Kepala SMAN 1 Cimarga Tampar Siswa hingga Orang Tua Lapor Polisi, Ini Duduk Perkara Lengkapnya
Kepala SMAN 1 Cimarga Dini Fitria dilaporkan orang tua siswa ke Polres Lebak atas dugaan penamparan. Kasus dipicu siswa merokok & berujung protes 630 siswa.
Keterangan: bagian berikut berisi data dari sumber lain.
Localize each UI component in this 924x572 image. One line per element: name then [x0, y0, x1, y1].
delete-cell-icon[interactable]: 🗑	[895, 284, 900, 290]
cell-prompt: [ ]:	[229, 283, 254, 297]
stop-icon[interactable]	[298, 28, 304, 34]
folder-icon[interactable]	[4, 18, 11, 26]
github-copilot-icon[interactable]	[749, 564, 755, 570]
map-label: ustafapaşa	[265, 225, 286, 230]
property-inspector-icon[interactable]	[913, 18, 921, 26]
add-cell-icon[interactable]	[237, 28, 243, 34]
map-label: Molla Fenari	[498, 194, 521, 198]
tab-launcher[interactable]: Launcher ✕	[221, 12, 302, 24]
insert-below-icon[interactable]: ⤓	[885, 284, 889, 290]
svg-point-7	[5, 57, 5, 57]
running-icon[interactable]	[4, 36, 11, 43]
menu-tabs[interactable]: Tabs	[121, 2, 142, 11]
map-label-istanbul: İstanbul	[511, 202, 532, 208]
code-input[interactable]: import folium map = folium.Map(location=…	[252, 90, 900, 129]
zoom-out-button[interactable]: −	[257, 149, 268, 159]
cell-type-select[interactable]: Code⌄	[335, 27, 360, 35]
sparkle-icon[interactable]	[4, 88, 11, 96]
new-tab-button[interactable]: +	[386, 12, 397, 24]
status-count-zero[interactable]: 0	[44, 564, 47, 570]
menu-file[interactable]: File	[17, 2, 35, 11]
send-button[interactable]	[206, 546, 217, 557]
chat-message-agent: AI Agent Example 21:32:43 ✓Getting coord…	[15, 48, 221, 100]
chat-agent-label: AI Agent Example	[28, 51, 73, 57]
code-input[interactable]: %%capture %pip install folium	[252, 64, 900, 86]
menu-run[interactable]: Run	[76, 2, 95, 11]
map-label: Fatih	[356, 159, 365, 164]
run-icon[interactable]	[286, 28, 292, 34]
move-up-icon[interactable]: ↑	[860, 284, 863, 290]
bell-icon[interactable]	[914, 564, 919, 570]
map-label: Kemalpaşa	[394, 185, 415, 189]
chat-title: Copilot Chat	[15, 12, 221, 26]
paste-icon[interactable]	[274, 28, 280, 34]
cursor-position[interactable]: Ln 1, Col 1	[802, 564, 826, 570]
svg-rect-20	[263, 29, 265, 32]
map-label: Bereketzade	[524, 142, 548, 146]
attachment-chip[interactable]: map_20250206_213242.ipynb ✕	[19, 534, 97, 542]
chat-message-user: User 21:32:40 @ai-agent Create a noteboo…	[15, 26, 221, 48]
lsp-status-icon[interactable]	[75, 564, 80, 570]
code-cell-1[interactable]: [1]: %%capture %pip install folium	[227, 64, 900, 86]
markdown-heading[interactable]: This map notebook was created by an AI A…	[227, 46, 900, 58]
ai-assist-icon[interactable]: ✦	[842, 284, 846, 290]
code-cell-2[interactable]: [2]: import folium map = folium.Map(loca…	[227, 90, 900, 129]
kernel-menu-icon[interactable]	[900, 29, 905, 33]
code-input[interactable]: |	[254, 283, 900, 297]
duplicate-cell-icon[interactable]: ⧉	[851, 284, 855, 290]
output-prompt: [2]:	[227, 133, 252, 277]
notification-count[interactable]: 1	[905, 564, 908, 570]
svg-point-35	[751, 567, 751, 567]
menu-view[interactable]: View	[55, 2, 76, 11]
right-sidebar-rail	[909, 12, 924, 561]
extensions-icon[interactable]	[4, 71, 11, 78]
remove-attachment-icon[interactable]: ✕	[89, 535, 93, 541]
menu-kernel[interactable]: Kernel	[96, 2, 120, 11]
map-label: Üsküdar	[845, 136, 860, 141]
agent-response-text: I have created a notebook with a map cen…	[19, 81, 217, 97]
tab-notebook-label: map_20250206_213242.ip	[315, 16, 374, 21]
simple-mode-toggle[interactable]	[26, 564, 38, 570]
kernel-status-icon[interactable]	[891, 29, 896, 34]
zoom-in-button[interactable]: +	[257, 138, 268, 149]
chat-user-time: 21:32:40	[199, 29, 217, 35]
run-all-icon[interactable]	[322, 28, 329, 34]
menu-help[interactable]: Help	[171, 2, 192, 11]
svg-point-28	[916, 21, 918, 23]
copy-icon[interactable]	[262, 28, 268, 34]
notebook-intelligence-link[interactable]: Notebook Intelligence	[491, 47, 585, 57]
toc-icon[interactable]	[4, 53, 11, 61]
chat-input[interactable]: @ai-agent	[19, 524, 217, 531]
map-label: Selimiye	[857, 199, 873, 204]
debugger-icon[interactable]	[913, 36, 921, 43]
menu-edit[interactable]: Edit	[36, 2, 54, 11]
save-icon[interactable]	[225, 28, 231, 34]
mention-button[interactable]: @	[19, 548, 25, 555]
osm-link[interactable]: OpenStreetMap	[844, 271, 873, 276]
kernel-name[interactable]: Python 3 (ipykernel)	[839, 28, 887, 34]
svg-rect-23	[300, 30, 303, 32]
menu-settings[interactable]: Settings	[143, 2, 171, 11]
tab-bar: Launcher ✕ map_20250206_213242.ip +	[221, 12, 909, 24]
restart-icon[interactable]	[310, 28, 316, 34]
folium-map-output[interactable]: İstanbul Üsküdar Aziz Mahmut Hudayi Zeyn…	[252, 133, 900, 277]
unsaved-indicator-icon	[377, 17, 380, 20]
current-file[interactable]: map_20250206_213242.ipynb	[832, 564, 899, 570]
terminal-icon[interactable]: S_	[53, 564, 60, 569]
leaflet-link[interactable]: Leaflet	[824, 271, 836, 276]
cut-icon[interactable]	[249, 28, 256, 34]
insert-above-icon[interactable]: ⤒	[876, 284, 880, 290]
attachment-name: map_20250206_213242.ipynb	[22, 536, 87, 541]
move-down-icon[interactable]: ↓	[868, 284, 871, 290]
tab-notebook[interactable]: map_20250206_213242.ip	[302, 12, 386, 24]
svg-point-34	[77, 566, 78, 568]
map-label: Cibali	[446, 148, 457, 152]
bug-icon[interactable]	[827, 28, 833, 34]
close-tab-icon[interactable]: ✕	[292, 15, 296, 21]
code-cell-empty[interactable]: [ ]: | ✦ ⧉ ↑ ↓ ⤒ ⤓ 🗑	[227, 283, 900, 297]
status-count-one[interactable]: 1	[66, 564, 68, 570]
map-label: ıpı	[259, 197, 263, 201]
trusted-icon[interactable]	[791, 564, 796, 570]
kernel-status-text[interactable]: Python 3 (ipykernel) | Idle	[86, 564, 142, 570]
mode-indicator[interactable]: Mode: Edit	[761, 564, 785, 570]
LEBAK, JClarity – Kasus dugaan kekerasan fisik di lingkungan pendidikan kembali mencuat. Kepala Sekolah SMAN 1 Cimarga, Kabupaten Lebak, Banten, Dini Fitria, dilaporkan secara resmi ke pihak kepolisian oleh orang tua salah satu siswanya. Pelaporan ini dipicu oleh dugaan tindakan penamparan terhadap siswa berinisial ILP (17) yang kedapatan merokok di lingkungan sekolah.
Laporan polisi (LP) tersebut diajukan oleh orang tua korban, Tri Indah Alesti, ke Satuan Reserse Kriminal (Satreskrim) Polres Lebak pada Jumat (10/10/2025), bertepatan dengan hari terjadinya insiden. Kepala Unit Perlindungan Perempuan dan Anak (Kanit PPA) Satreskrim Polres Lebak, Ipda Limbong, membenarkan adanya laporan tersebut dan menyatakan kasus ini masih dalam tahap penyelidikan (lidik).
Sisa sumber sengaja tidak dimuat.